Mohamed Wehliye who is the Senior Vice President, Financial Risk Management, Riyad Bank, Saudi Arabia, is one of the few Kenyans many have considered truly patriotic but not only that – well knowledgeable in Finance and Economics. In March 2016, Mr. Wehliye wrote a beautiful piece in The Daily Nation on how grand corruption starts right from the budget making process. He said, “Padding the budget means making the budget proposal larger than the actual estimates. This is done by increasing expenses so as to be granted approval for an artificially high level of funding for the proposed projects. Some sort of irresponsible foresight where for example public officers will budget to buy biro pens at Sh7000”. To help you understand this and other budget making and implementation processes, Code for Kenya in partnership with International Budget Partnership – Kenya (IBP-K) have created PesaCheck.
PesaCheck is a web portal initiative aimed at helping both the ordinary Kenyans and the journalists who feed the Kenyans with the budgetary information to understand the financial and other statistical numbers that emanate from the budget making processes. For example, did you know that in February this year the Kenyan government released its 2016/2017 budget policy statement that requires your input? Do you know how to participate? Earlier on I Googled, “Budget making process in Kenya” and arrived at this webpage from where I realized how complex the budget making process is. The other thing I realized is that the Kenyan media hardly informs and reminds Kenyans to actively participate in the budget making processes both at County and National Government levels.
To help breakdown the complications of budget making processes and reports around the spending of the public funds by the National and County Governments, PesaCheck was created. To clarify how PesaCheck will help you digest issues related to the budget, Catherine Gicheru, ICFJ Knight International Journalism Fellow with Code For Kenya, asked, “Do the new budget regulations limit the spending power of the Member of County Assemblies as they claim? Is Cabinet Secretary Rotich correct when he says MCAs spending has been capped at 7% of the counties’ budgets? How should we react to that? Is this a lot or a little? Just how plausible is Nyamira Governor John Nyagarama’s promise to reduce joblessness in the county by employing 20 youths from each of its 20 wards?” She answered these questions by explaining that PesaCheck is here to help you and the journalists unravel the hidden agenda behind the buzzwords like “Plunder”, the huge numbers, percentages, and the fancy charts normally used by reporters to explain nothing or very little.
Not only that, but PesaCheck also noted the lack of seriousness with which public servants, civil society, the media and the public at large treat the budget making processes. For example, during the time President Uhuru Kenyatta was the Finance Minister, he presented to parliament a budget that had a glaring shs 9 billion typing error that revealed just how casual that particular budget was made and presented – a situation that led to worrying public confusion.

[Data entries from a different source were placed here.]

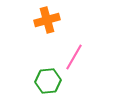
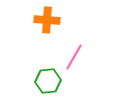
orange cross: rotated 20 degrees clockwise
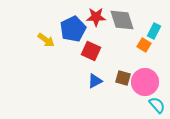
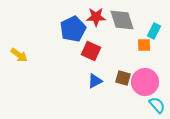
yellow arrow: moved 27 px left, 15 px down
orange square: rotated 32 degrees counterclockwise
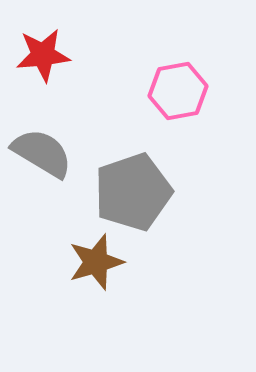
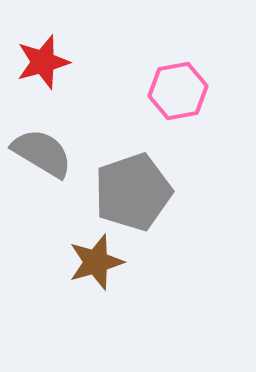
red star: moved 7 px down; rotated 10 degrees counterclockwise
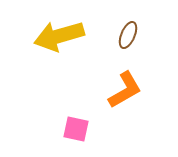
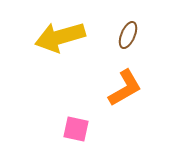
yellow arrow: moved 1 px right, 1 px down
orange L-shape: moved 2 px up
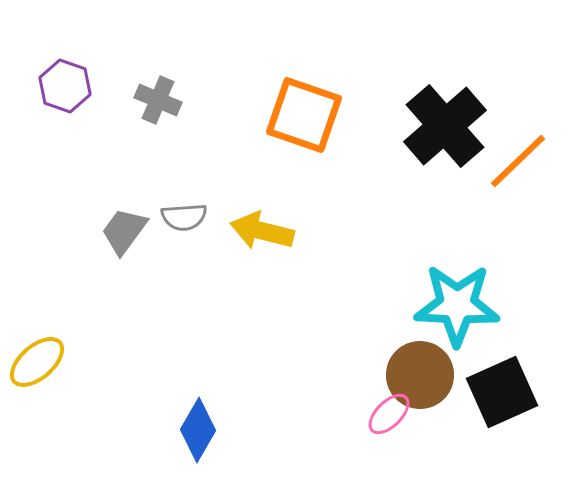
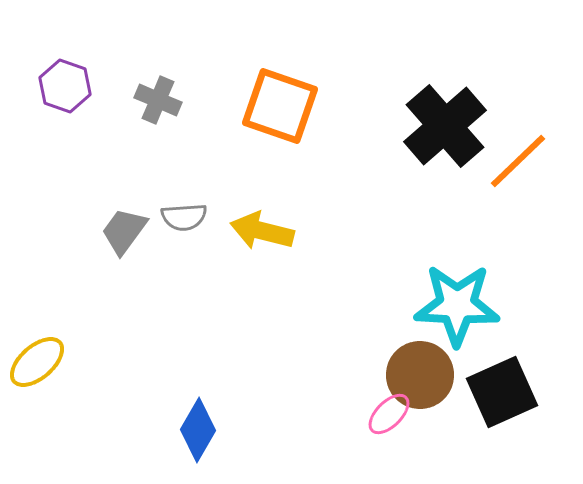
orange square: moved 24 px left, 9 px up
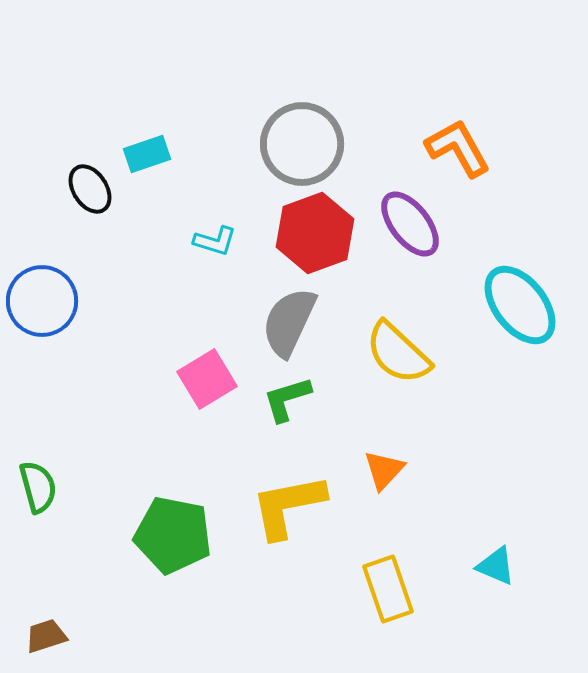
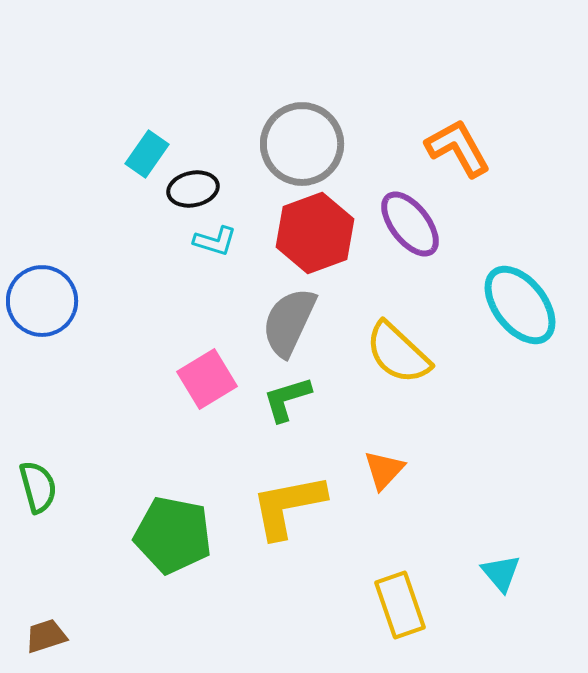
cyan rectangle: rotated 36 degrees counterclockwise
black ellipse: moved 103 px right; rotated 69 degrees counterclockwise
cyan triangle: moved 5 px right, 7 px down; rotated 27 degrees clockwise
yellow rectangle: moved 12 px right, 16 px down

The above reasons have inspired Code of Kenya and International Budget Partnership – Kenya (IBP-K) to create PesaCheck with a promises to follow the entire budget making process right from the initial stages, provide easy to understand reports throughout the process, help us understand the implications of the budget during implementations stages, and break down for us the annual budget reports by the Auditor General.
PesaCheck intends to be checking the accuracy and relevance of budgetary and/or statistical claims which relate to issues of public interest that are made by public figures and reported in the media. As Catherine Gicheru explains, “PesaCheck will examine and explain to citizens budgetary and public finance issues in a manner which will help them make informed decisions and actively participate in the budget making process.”